> **Task requirements**
Among the entries below, one line contains "Default: pageid|title|redirect" and another contains "Default: 10". Transcribe those two lines and every line between them, exactly.

> **Source material**

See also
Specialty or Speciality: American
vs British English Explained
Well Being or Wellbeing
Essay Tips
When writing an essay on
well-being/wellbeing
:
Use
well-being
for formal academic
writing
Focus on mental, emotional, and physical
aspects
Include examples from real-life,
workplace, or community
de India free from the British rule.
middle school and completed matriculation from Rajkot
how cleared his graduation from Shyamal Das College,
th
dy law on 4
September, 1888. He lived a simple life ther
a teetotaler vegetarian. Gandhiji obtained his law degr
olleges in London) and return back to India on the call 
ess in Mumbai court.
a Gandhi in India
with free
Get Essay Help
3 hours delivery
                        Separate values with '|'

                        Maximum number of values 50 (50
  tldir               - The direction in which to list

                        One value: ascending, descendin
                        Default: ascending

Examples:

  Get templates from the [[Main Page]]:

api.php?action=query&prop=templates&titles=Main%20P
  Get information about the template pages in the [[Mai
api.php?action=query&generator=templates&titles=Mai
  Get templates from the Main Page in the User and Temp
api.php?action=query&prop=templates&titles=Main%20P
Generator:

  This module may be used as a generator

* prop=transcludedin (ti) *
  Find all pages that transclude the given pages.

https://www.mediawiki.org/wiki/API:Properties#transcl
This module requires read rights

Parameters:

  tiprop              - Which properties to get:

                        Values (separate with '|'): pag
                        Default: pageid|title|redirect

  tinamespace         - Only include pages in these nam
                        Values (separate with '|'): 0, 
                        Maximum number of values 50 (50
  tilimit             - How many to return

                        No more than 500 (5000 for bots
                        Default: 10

---

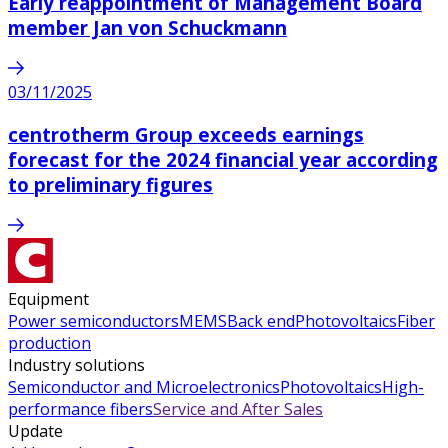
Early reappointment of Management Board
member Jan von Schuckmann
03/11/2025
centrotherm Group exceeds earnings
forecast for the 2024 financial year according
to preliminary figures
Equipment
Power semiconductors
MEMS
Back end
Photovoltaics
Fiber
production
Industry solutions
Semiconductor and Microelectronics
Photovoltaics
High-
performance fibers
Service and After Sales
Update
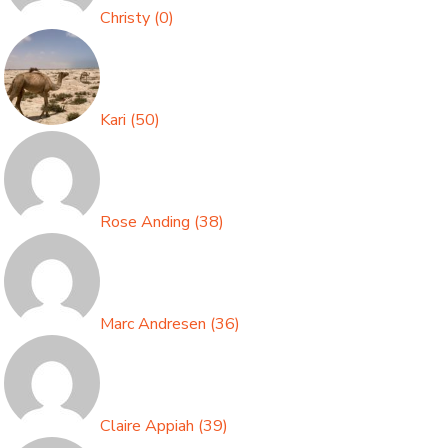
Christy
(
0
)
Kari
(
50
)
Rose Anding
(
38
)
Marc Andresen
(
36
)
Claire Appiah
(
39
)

> **Exercise output**
                        Default: pageid|title|redirect

  tinamespace         - Only include pages in these nam
                        Values (separate with '|'): 0, 
                        Maximum number of values 50 (50
  tilimit             - How many to return

                        No more than 500 (5000 for bots
                        Default: 10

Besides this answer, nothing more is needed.